The escape

Qualcuno stava seguendo Ana Jhonson.

Lei ne era ignara mentre attraversava in auto le Alpi fino al cuore del Parc national suisse. Dopotutto, chi avrebbe potuto farlo? E per quale Ragione? Nessuno giù a casa sapeva perchè fosse partita, e in assoluto nessuno sapeva dove fosse andata. Teneva gli occhi sulla strada davanti a sé, senza neanche pensare di guardarsi indietro una volta.

Un disagio. Un terrore muto si era fatto largo nella sua mente e vi si era insidiato. Il sole, che l’aveva accompagnata per quasi tutta la sua esistenza, inseguiva l’auto lungo la corsa nella strada costeggiata di abeti rossi svettanti.

Ad Ana sembrava che le ombre volessero catturarla e imprigionarla. Spinse l’acceleratore e si addentrò nella foresta.

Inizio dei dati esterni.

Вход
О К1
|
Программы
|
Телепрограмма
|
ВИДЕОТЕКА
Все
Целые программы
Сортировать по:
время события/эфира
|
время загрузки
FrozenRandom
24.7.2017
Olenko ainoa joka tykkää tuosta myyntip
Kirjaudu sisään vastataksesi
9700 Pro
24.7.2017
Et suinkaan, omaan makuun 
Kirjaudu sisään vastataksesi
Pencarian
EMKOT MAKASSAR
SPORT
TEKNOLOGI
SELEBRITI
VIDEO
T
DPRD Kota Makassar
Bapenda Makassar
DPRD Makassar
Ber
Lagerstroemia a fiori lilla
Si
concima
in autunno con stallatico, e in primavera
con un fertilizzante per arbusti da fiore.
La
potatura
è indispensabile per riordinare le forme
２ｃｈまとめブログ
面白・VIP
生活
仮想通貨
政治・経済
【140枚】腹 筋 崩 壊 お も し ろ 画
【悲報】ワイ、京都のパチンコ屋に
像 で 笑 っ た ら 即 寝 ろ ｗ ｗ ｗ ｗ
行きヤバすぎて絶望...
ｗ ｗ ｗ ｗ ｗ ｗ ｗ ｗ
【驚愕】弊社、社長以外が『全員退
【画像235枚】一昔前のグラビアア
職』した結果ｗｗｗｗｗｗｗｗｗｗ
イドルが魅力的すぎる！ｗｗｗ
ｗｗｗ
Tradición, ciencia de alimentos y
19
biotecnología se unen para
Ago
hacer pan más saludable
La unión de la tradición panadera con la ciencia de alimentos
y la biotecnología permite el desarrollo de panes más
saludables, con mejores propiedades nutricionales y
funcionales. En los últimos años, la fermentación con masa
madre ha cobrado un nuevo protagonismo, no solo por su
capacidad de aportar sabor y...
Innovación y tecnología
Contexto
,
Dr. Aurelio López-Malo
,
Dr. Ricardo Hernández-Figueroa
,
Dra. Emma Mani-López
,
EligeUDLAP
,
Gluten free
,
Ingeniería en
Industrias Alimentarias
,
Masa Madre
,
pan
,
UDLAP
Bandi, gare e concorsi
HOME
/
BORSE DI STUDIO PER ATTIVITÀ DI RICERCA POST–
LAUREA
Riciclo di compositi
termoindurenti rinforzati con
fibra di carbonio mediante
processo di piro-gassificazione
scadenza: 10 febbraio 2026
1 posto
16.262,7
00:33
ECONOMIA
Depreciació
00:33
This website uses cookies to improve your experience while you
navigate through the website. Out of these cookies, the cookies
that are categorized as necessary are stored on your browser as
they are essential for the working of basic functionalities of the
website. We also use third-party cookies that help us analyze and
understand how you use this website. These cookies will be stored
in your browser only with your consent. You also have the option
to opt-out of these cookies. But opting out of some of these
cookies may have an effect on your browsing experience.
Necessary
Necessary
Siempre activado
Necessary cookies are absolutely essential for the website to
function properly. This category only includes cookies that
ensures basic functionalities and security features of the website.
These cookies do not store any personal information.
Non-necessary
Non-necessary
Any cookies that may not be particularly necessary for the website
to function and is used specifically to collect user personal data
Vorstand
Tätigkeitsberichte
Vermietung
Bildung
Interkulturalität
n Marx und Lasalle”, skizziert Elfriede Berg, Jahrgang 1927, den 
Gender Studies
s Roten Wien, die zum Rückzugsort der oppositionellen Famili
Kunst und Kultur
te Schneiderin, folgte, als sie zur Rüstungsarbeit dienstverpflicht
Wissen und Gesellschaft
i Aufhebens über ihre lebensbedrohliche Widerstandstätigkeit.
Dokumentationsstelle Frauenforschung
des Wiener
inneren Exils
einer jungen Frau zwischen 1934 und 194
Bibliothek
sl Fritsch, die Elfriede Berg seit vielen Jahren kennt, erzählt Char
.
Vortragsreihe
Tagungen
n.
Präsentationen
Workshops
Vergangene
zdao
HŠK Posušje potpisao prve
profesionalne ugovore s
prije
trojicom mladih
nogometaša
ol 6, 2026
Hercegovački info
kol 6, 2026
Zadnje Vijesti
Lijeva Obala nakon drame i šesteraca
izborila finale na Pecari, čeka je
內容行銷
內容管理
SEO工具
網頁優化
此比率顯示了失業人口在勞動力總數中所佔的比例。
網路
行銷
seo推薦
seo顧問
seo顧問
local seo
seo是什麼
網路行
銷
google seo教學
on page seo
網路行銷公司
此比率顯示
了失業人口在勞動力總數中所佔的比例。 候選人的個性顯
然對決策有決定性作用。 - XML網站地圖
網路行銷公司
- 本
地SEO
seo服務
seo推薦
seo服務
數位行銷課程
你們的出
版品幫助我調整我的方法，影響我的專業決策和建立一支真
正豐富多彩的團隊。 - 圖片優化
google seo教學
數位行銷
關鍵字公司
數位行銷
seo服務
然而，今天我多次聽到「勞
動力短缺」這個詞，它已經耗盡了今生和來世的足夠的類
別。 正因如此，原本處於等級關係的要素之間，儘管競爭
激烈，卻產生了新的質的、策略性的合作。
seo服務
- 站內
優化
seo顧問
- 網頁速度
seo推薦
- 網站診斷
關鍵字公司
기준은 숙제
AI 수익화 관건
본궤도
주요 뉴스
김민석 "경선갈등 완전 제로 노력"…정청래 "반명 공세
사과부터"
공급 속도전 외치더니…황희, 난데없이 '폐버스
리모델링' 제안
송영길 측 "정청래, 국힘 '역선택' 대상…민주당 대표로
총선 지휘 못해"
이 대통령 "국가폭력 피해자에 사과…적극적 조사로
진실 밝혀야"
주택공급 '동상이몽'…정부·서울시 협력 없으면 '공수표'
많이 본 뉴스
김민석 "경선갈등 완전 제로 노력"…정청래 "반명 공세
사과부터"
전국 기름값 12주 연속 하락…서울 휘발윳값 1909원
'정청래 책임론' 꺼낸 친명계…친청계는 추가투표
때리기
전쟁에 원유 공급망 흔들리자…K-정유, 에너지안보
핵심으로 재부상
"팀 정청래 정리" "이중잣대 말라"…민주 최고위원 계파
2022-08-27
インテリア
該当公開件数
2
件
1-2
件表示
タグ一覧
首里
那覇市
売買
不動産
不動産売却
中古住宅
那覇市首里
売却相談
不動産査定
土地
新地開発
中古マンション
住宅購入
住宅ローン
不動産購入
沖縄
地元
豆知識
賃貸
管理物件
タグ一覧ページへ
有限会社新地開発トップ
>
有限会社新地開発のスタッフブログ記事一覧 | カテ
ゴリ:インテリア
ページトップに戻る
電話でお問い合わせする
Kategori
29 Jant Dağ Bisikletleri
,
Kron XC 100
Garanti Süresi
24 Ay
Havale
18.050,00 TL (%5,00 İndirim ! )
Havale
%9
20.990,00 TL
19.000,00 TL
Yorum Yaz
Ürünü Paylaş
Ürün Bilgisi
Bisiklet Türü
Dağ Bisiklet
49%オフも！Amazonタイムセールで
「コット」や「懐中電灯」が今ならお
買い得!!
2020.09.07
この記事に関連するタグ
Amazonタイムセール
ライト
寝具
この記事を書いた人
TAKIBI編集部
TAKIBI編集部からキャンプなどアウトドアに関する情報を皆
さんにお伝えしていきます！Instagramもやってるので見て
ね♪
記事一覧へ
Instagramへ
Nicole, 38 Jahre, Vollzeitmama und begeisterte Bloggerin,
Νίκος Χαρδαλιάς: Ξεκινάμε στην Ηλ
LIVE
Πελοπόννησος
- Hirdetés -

Giunse infine al termine della strada e intravide una piccola villa con il tetto in legno, nascosta tra gli abeti e i pini. Era una piccola casa a due piani in legno: sembrava uscita da un libro di favole. Avrebbe potuto abitarci un falegname dall’animo gentile, di quelli che salvano le bambine dalle grinfie del lupo cattivo. Se la casetta era parte di una fiaba, lei allora chi era? Il falegname? La bambina?

O il Lupo?

Raccolse le sue cose dall’auto e si avviò a grandi passi verso la casa. Il proprietario l’aveva avvisata che la porta non si chiudeva a chiave, ma le aveva anche garantito che sarebbe stata al sicuro. Quella parte del parco era un terreno privato. Nessuno l’avrebbe disturbata. Proprio nessuno.

L’edera ricopriva la casa dalla base fino al camino. Quando varcò la soglia, si sentì catapultata indietro di seicento anni. Guardandosi intorno fece il suo piano per la giornata. Avrebbe accesso il fuoco nell’enorme caminetto di pietra bianca. Avrebbe bevuto il tè nelle tazze di ceramica. Avrebbe dormito sotto pensanti lenzuola in un letto rustico, dai montati in legno tagliato con l’ascia.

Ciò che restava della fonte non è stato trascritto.